А девушке уже было все равно, что пить – мальвазию, или мужское желание. Она вцепилась в бога всем, чем только могла. Казалось, она стремилась сейчас слиться с ним в один единый организм, где невозможно было разобрать, где и чьи руки кого ласкают, и кто на миг отстранился от этого переплетения плоти, чтобы направить самую жаркую ее часть внутрь второй половины, еще более обжигающей. Гермес, поначалу еще оглядывающийся чуть обиженно на зрительниц, скоро потерял контроль над собой, но не над собственной готовностью поделиться с девушкой долго копившейся лаской. Майя отвечала ему со всем пылом разбуженной юной плоти; но что она могла противопоставить богу в извечной борьбе женского и мужского начал? Пришелец все чаще и чаще оказывался наверху, заставив исступленные вопли девушки перейти в протяжный ликующий стон, от которого ее товарок буквально подбросило на месте. Сам Гермес на это никак не отреагировал. Он тоже перешел ту черту, когда значение имеет только женщина, что извивается под тобой в непрекращающемся танце страсти и требует, буквально умоляет: «Еще! Еще!! Еще!!!». Потом эти крики умножились – словно их разбила и отбросила назад, к «театру», стена близкого леса. Это на «сцену» ворвались зрительницы. На них тоже не было лифчиков (что же это все-таки такое?); на них вообще не было ничего, кроме неистребимого желания стать частью жаркого любовного многочлена. Так, каким-то отрывком из Книги, обозвал Гермес новую конструкцию на жалких остатках своей и Майиной одежки. На целый анекдот у него не хватило – ни сил, ни времени, ни желания. Потому что всем этим он щедро одаривал боевую шестерку амазонок. И – как он небезосновательно и очень горделиво отмечал в краткие мгновенья прояснения – такого дружного слияния этот воинский коллектив не демонстрировал еще ни разу. А потом, тоже, наверное, впервые в жизни, гордые амазонки сдались. Нет – они не запросили у мужчины пощады; они отваливались отдельными членами, выжатые и выпитые досуха; пока единственная из них не отползла на коленях с мутными от остатков вожделения глазами. Это была командирша, Персея. Гермес – на то он и бог – еще был способен на парочку подвигов, даже без стакана мальвазии. Он вознамерился было догнать чертовку, пристроится к ней сзади, как уже не раз до этого, однако застыл, едва разобрав слова, что пробормотала командирша:

– Горе мне! Что скажут Великие Мойры?!

Герман-Гермес тут же оказался впереди шатающейся на коленях Персеи – но не для того, чтобы опробовать (тоже не в первый раз за сегодняшний день) не совсем традиционный способ любовных сношений.

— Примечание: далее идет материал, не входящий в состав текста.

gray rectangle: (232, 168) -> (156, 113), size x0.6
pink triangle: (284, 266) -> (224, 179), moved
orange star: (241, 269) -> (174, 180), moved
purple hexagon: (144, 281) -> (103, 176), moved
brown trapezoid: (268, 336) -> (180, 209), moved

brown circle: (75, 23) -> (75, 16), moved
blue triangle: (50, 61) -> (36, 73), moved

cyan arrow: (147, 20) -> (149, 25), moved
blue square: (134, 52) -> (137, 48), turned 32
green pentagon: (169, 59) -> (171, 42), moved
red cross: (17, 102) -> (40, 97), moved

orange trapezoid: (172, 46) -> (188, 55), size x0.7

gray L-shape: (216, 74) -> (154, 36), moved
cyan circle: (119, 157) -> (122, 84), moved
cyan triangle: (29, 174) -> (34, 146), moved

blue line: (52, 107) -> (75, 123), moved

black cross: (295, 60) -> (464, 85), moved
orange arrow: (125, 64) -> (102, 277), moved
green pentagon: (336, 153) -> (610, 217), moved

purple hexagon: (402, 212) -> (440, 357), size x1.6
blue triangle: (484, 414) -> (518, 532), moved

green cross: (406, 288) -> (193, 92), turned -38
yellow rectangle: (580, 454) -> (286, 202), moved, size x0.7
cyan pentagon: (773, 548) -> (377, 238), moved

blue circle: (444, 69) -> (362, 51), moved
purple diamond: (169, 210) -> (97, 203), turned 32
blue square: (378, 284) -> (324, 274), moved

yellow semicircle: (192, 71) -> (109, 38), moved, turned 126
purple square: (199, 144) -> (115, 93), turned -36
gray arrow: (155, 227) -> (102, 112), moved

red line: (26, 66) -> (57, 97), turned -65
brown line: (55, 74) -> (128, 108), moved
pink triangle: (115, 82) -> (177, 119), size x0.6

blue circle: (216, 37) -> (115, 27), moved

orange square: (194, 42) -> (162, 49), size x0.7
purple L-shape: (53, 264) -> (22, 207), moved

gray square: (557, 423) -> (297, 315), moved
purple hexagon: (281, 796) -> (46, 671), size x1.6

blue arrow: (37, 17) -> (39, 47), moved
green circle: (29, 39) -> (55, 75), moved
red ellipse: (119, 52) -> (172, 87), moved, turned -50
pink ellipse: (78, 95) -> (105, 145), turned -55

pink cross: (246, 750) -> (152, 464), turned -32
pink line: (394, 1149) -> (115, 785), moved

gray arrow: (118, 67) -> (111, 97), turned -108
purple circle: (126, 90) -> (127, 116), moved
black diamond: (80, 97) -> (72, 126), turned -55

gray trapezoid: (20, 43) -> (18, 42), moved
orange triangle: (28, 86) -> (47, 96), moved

– Мойры! – вскричал он, сжимая в ладони бокал так, что тот явственно затрещал, готовый лопнуть в сильных руках бога, – что ты знаешь про них!

– Великие Мойры, – поправила его Персея, возвращая осмысленность взгляду, – только так надлежит называть стариц, правящих Амазонией!

Она подняла голову кверху; взгляд женщины стал теперь хищным.

Раздельное питание – это батон в одной руке, и колбаса – во второй.

Вместо батона в руке Гермеса был бокал; колбасы у него не было; на всякий случай он прикрыл второй ладошкой (точнее, безуспешно попытался прикрыть) то, к чему явно примеривалась своими крепкими зубами амазонка. Командирша уже принялась шумно раздувать ноздри, заполняясь яростью.

– Ладно-ладно, – поспешил извиниться мужчина, – Великие Мойры; величайшие в мире, таких больше нет, и быть не может.

Он действительно считал так; потому что это имя, вернее имена, принадлежали на Олимпе трем богиням судьбы – Лахесис, «дающая жребий» еще до рождения человека; Клото – «прядущей» нить человеческой жизни; и, наконец, Атронос – «неотвратимой», неуклонно приближающей будущее вплоть до смерти.

– Они все так же прекрасны? – склонился Гермес, помогая Персее подняться.

Амазонка – вот удивительно – приняла его помощь. Все, что произошло недавно на поляне, словно примирили командиршу с мужчиной; заставили смотреть на него без прежней снисходительности, даже пренебрежения.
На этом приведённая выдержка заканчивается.